A wide variety of chest CT findings in COVID-19 have been reported in different studies [18, 19]. The main chest CT feature of COVID-19 pneumonia is the presence of ground-glass opacities (GGO) and consolidation, prominent peripheral subpleural distribution, and posterior part or lower lobe predilection. The GGO may be admixed with areas of focal consolidation and associated with superimposed intralobular reticulations that result in a crazy-paving pattern [20]. The reverse halo sign is frequently observed in patients. These characteristic features can help the epidemic area screen and preliminarily diagnose COVID-19 patients. At the same time, we also need to pay attention to the differential diagnosis. One major differential diagnosis is a pneumonia of bacterial origin. Community-acquired pneumonia is usually characterized by an airspace consolidation in one segment or lobe and the chest CT shows ground glass attenuation, centrilobular nodules, bronchial wall thickening, and mucoid impactions [20]. In the absence of superinfection, COVID-19 pneumonia has no central lobular nodules or mucus impaction on chest CT. SARS, MERS, and other viral pneumonias and non‑infectious diseases should be differentiated from COVID-19 based on clinical features and imaging characteristics [21, 22].

In addition, chest CT can be used to monitor the course of the disease and follow the course of COVID-19 patients. Pan et al. [14] summarized the CT imaging changes in COVID-19 patients in the early, progressive, peak, and absorption stages. They found that the crazy-paving pattern could be used as an indicator of the course of the disease. Shi et al. [23] indicated that the radiological evolution of COVID-19 was consistent with the clinical course, and revealed that the specific signs in chest CT could effectively reflect the progress and outcome of the disease.
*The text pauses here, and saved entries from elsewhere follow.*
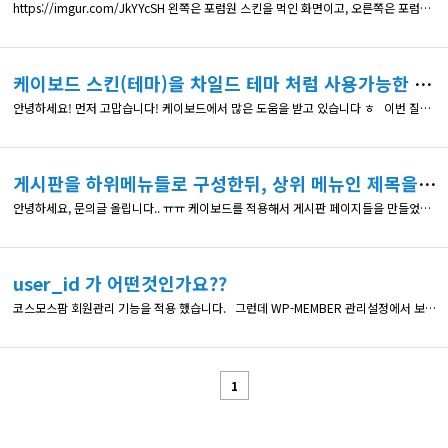
https://imgur.com/JkYYcSH 왼쪽은 포럼원 스킨을 먹인 화면이고, 오른쪽은 포럼원 미리보기의 화면입니다. 상단의 메뉴화면이 제가 설치한 화면에선 안나와서요.. 다른것인지.. 아니면 설정문제일까요?? 엘리멘토+헬로우테마+케이보드 사용하고 있습니다..
케이보드 스킨(테마)을 차일드 테마 처럼 사용가능한 방법이 있을까요?
안녕하세요! 먼저 고맙습니다! 케이보드에서 많은 도움을 받고 있습니다 ㅎ 이번 질문은 다름이 아니라, 포럼원 게시판 스킨을 제가 사용하려고 합니다. 그러면서 포럼원 게시판 스킨을 조금 변경해서 사용하려고 하는데 CSS 같은 경우에는 해당페이지의 커스텀CSS 기능(엘리멘터) 을 활용하여, important 먹이는 방식으로 해결할 수 있을 것 같습니다. 그 외에 버튼을 추가한다거나, 버튼의 기능을 수정한다던가
게시판을 하위메뉴들로 구성한뒤, 상위 메뉴인 제목을 함께 활성화 시키고 싶습니다.
안녕하세요, 문의글 올립니다.. ㅠㅠ 케이보드를 적용해서 게시판 페이지들을 만들었습니다. 엘리멘터 빌더와 헬로우 차일드 테마를 사용중에 있습니다. 게시판은 2개(자유게시판,사진게시판)입니다. 각각의 게시판은 정상적으로 표시되고 정상작동 합니다. 그런데 엘리멘터 빌더로 nav_menu 를 넣은뒤에, 대쉬보드 > 테마 > 메뉴 에서 메뉴작업을 했습니다. 커뮤니티 라는 상위메뉴를 두고 하위에
user_id 가 어떤것인가요??
코스모스팜 회원관리 기능을 적용 했습니다. 그런데 WP-MEMBER 관리설정에서 보면 user_id 가 있는데, 이것은 어떤것인가요?? 실제 사용자의 아이디는 username 을 쓰는것 같은데요..
1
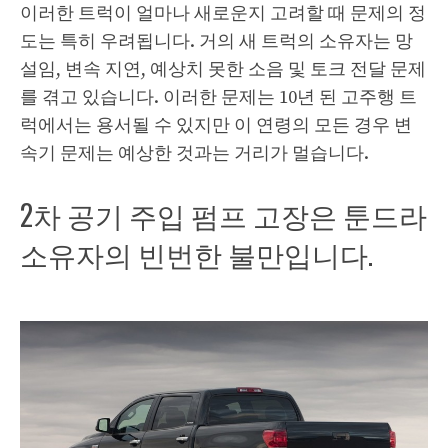
이러한 트럭이 얼마나 새로운지 고려할 때 문제의 정
도는 특히 우려됩니다. 거의 새 트럭의 소유자는 망
설임, 변속 지연, 예상치 못한 소음 및 토크 전달 문제
를 겪고 있습니다. 이러한 문제는 10년 된 고주행 트
럭에서는 용서될 수 있지만 이 연령의 모든 경우 변
속기 문제는 예상한 것과는 거리가 멀습니다.
2차 공기 주입 펌프 고장은 툰드라
소유자의 빈번한 불만입니다.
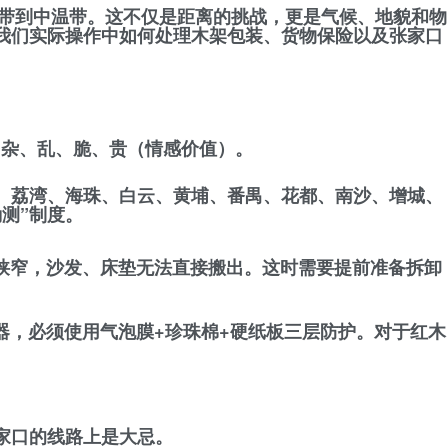
热带到中温带。这不仅是距离的挑战，更是气候、地貌和物
我们实际操作中如何处理
木架包装、货物保险以及张家口
：
杂、乱、脆、贵
（情感价值）。
、荔湾、海珠、白云、黄埔、番禺、花都、南沙、增城、
测”制度。
狭窄，沙发、床垫无法直接搬出。这时需要提前准备
拆卸
器，必须使用
气泡膜+珍珠棉+硬纸板
三层防护。对于红木
家口的线路上是大忌。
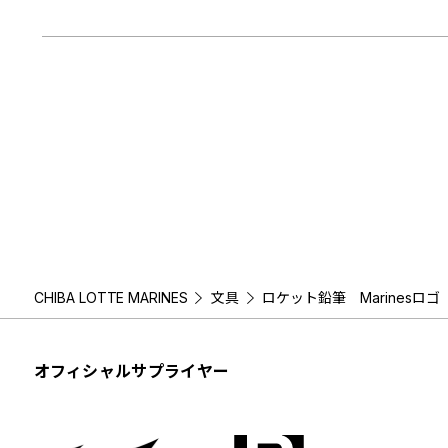
CHIBA LOTTE MARINES
文具
ロケット鉛筆 Marinesロゴ
オフィシャルサプライヤー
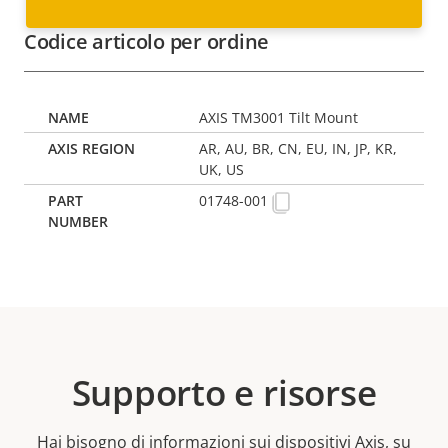
Codice articolo per ordine
AXIS TM3001 Tilt Mount
AR, AU, BR, CN, EU, IN, JP, KR,
UK, US
01748-001
Supporto e risorse
Hai bisogno di informazioni sui dispositivi Axis, su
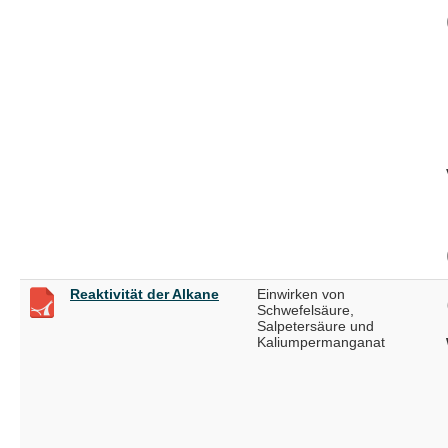
Reaktivität der Alkane
Einwirken von
Schwefelsäure,
Salpetersäure und
Kaliumpermanganat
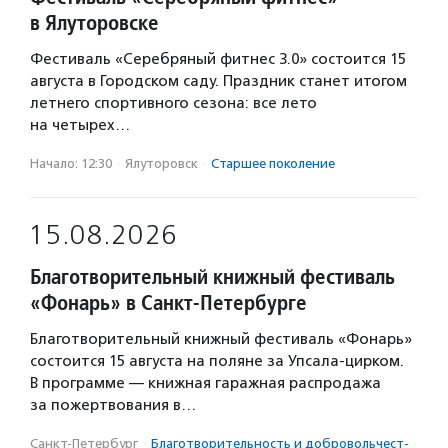
в Ялуторовске
Фестиваль «Серебряный фитнес 3.0» состоится 15
августа в Городском саду. Праздник станет итогом
летнего спортивного сезона: все лето
на четырех…
Начало: 12:30
·
Ялуторовск
·
Старшее поколение
15.08.2026
Благотворительный книжный фестиваль
«Фонарь» в Санкт-Петербурге
Благотворительный книжный фестиваль «Фонарь»
состоится 15 августа на поляне за Упсала-цирком.
В программе — книжная гаражная распродажа
за пожертвования в…
Санкт-Петербург
·
Благотвори­тель­ность и доброволь­чест­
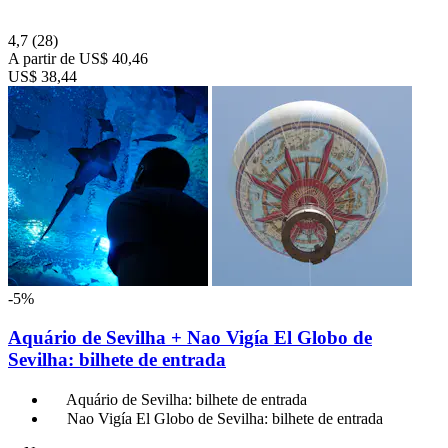
4,7
(28)
A partir de
US$ 40,46
US$ 38,44
-5%
Aquário de Sevilha + Nao Vigía El Globo de
Sevilha: bilhete de entrada
Aquário de Sevilha: bilhete de entrada
Nao Vigía El Globo de Sevilha: bilhete de entrada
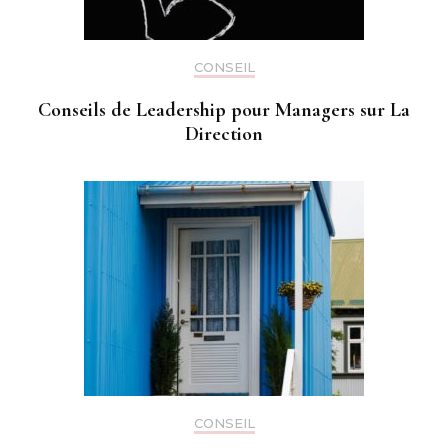
CONSEIL
Conseils de Leadership pour Managers sur La
Direction
CONSEIL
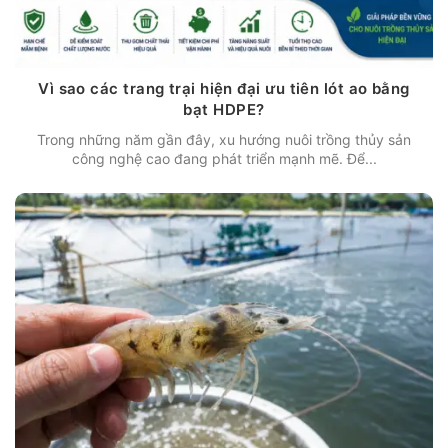
Vì sao các trang trại hiện đại ưu tiên lót ao bằng
bạt HDPE?
Trong những năm gần đây, xu hướng nuôi trồng thủy sản
công nghệ cao đang phát triển mạnh mẽ. Để...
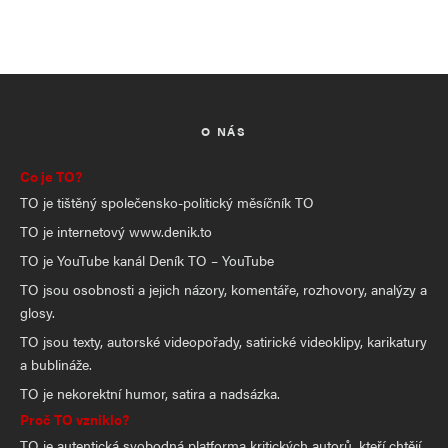
O NÁS
Co je TO?
TO je tištěný společensko-politický měsíčník TO
TO je internetový www.denik.to
TO je YouTube kanál Deník TO – YouTube
TO jsou osobnosti a jejich názory, komentáře, rozhovory, analýzy a
glosy.
TO jsou texty, autorské videopořady, satirické videoklipy, karikatury
a bublináže.
TO je nekorektní humor, satira a nadsázka.
Proč TO vzniklo?
TO je autentická svobodná platforma kritických autorů, kteří chtějí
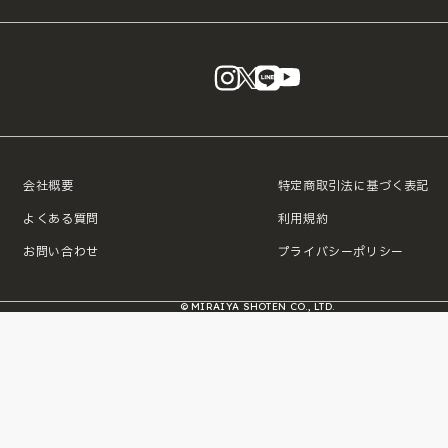
instagram
X
LINE
YouTube
会社概要
特定商取引法に基づく表記
よくある質問
利用規約
お問い合わせ
プライバシーポリシー
© MIRAIYA SHOTEN CO., LTD.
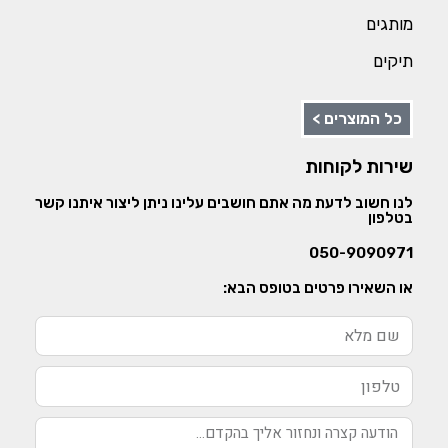
מותגים
תיקים
כל המוצרים >
שירות לקוחות
לנו חשוב לדעת מה אתם חושבים עלינו ניתן ליצור איתנו קשר
בטלפון
050-9090971
או השאירו פרטים בטופס הבא:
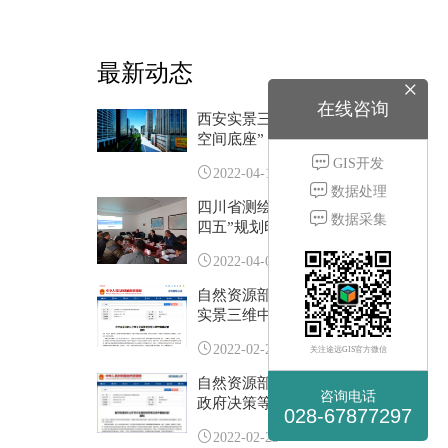
最新动态
×
在线咨询
西安实景三维搭建智慧城市“数字
空间底座”
GIS开发
2022-04-10
数据处理
四川省测绘地理信息科技创新“十
数据采集
四五”规划印发
客
2022-04-02
服
自然资源部办公厅关于全面推进
«
实景三维中国建设的通知
2022-02-25
关注途远GIS官方微信
自然资源部：到2025年 50%以上
咨询电话
政府决策等可通过线上实景三维
028-67877297
空间完成
2022-02-25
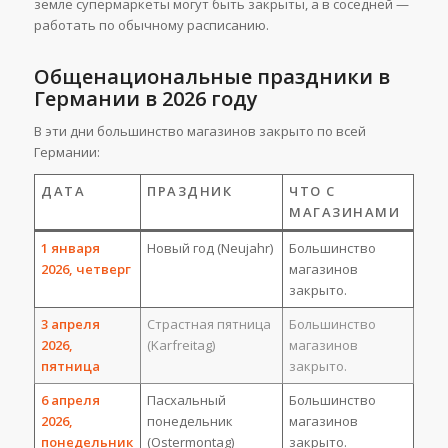
земле супермаркеты могут быть закрыты, а в соседней —
работать по обычному расписанию.
Общенациональные праздники в
Германии в 2026 году
В эти дни большинство магазинов закрыто по всей
Германии:
ДАТА
ПРАЗДНИК
ЧТО С
МАГАЗИНАМИ
1 января
Новый год (Neujahr)
Большинство
2026, четверг
магазинов
закрыто.
3 апреля
Страстная пятница
Большинство
2026,
(Karfreitag)
магазинов
пятница
закрыто.
6 апреля
Пасхальный
Большинство
2026,
понедельник
магазинов
понедельник
(Ostermontag)
закрыто.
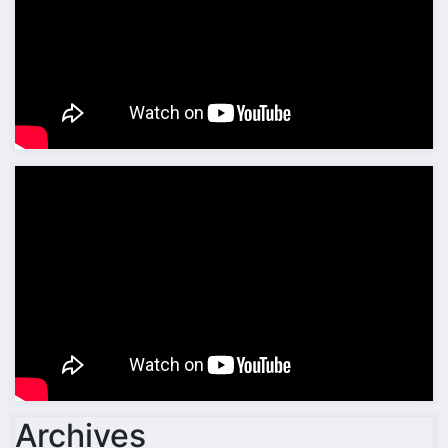
Archives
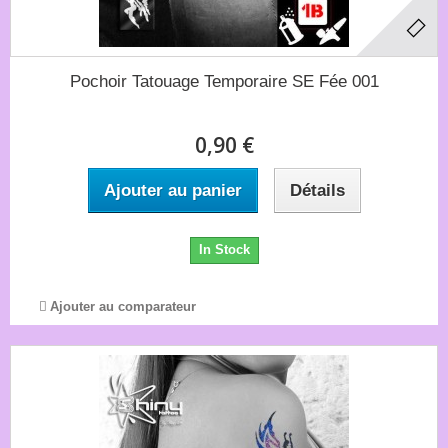
Pochoir Tatouage Temporaire SE Fée 001
0,90 €
Ajouter au panier
Détails
In Stock
Ajouter au comparateur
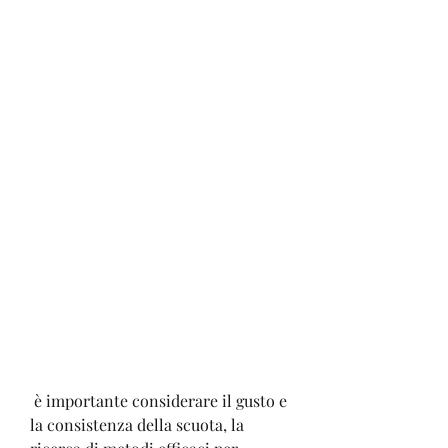
 è importante considerare il gusto e 
la consistenza della scuota, la 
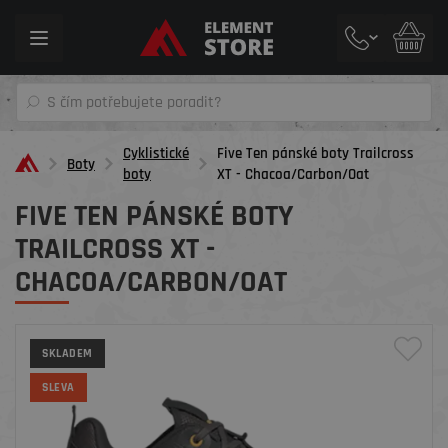
Toggle
navigation
Cyklistické
Five Ten pánské boty Trailcross
Boty
boty
XT - Chacoa/Carbon/Oat
FIVE TEN PÁNSKÉ BOTY
TRAILCROSS XT -
CHACOA/CARBON/OAT
SKLADEM
SLEVA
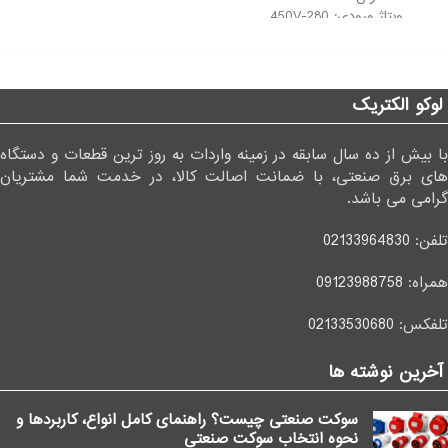
وبتاژ ورودی: 280-450V
فرکانس: 50/60HZ
جریان نامی: 75A
فاز: تکفاز
ولتاژ خروجی: 380V
جریان خروجی: 25A
ابعاد: 109*55*64
ولتاژ خروجی: 220±12
دمای محدوده کاری: 40-0 درجه
لوکو الکتریک
سانتی گراد
ابعاد: 230*426*263 mm
با بیش از ده سال سابقه در زمینه واردات به روز ترین قطعات و دستگاه
وزن: 23.7kg
های برق صنعتی، با ضمانت اصالت کالا، در خدمت شما مشتریان
گرامی می باشد.
تلفن:
02133964830
همراه:
09123988758
تلفکس:
02133530680
آخرین نوشته ها
سوکت صنعتی چیست؟ راهنمای کامل انواع، کاربردها و
نحوه انتخاب سوکت صنعتی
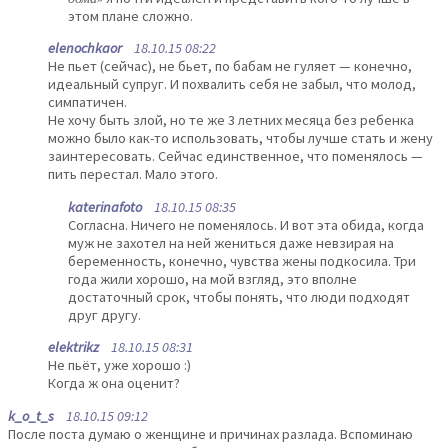
этом плане сложно.
elenochkaor
18.10.15 08:22
Не пьет (сейчас), не бьет, по бабам не гуляет — конечно,
идеальный супруг. И похвалить себя не забыл, что молод,
симпатичен.
Не хочу быть злой, но те же 3 летних месяца без ребенка
можно было как-то использовать, чтобы лучше стать и жену
заинтересовать. Сейчас единственное, что поменялось —
пить перестал. Мало этого.
katerinafoto
18.10.15 08:35
Согласна. Ничего не поменялось. И вот эта обида, когда
муж не захотел на ней жениться даже невзирая на
беременность, конечно, чувства жены подкосила. Три
года жили хорошо, на мой взгляд, это вполне
достаточный срок, чтобы понять, что люди подходят
друг другу.
elektrikz
18.10.15 08:31
Не пьёт, уже хорошо :)
Когда ж она оценит?
k_o_t_s
18.10.15 09:12
После поста думаю о женщине и причинах разлада. Вспоминаю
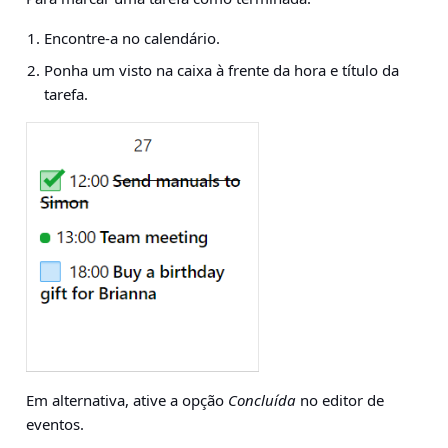
Encontre-a no calendário.
Ponha um visto na caixa à frente da hora e título da
tarefa.
Em alternativa, ative a opção
Concluída
no editor de
eventos.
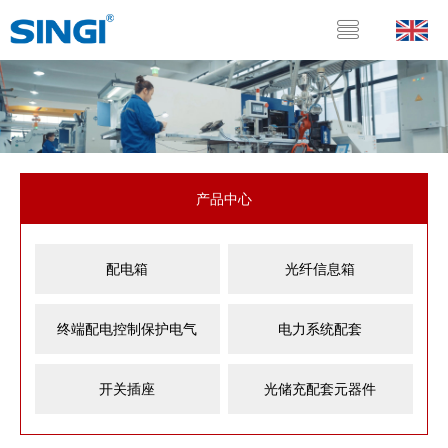
产品中心
配电箱
光纤信息箱
终端配电控制保护电气
电力系统配套
开关插座
光储充配套元器件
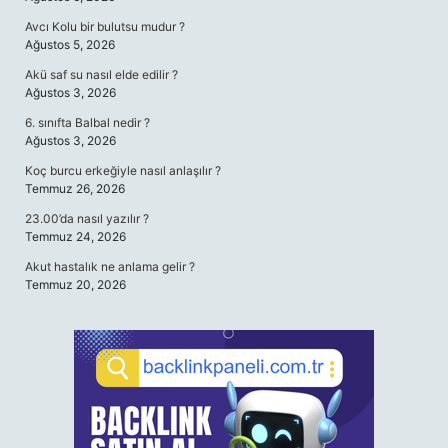
Avcı Kolu bir bulutsu mudur ?
Ağustos 5, 2026
Akü saf su nasıl elde edilir ?
Ağustos 3, 2026
6. sınıfta Balbal nedir ?
Ağustos 3, 2026
Koç burcu erkeğiyle nasıl anlaşılır ?
Temmuz 26, 2026
23.00’da nasıl yazılır ?
Temmuz 24, 2026
Akut hastalık ne anlama gelir ?
Temmuz 20, 2026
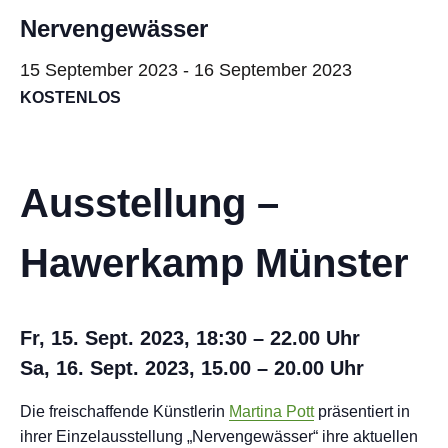
Nervengewässer
15 September 2023
-
16 September 2023
KOSTENLOS
Ausstellung –
Hawerkamp Münster
Fr, 15. Sept. 2023, 18:30 – 22.00 Uhr
Sa, 16. Sept. 2023, 15.00 – 20.00 Uhr
Die freischaffende Künstlerin
Martina Pott
präsentiert in
ihrer Einzelausstellung „Nervengewässer“ ihre aktuellen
The three cases above showed that chest CT could effectively screen, diagnose, and monitor COVID-19. Most studies reported that the majority of patients infected with SARS-CoV-2 were positive in both the chest CT and RT-PCR test (Case 1), and chest CT could assess the severity of lung damage, which was helpful for clinical treatment. However, there were some false negatives (Case 2) and false positives (Case 3) in chest CT in diagnosing COVID-19 based on positive RT-PCR results. The reason for the false negatives in chest CT may be that the virus is located in the upper respiratory tract in the early stage and does not cause abnormal changes in the lower respiratory tract and lungs. The patients might also be in the incubation period [24]. This suggests that a normal chest CT cannot exclude a diagnosis of COVID-19, especially for patients with early onset of symptoms. The false positives in chest CT maybe due to the CT imaging findings of COVID-19 were similar to other viral pneumonia. However, some “false-positive” cases on CT may indeed be “true-positive” for the relatively low rate of positive RT-PCR results [11]. Hao reported a clinically suspected COVID-19 patient with an abnormal chest CT. The patient was not diagnosed until the fourth RT-PCR test was positive [25]. We suggest that RT-PCR tests should be repeated, especially for patients with a high clinical suspicion of COVID-19.

Conclusion

Chest CT plays an important role in the screening, diagnosis, evaluation, and monitoring of COVID-19. The combination of a patient’s history, clinical manifestations, typical CT imaging features, laboratory findings, and RT-PCR test results will be helpful for the diagnosis of COVID-19.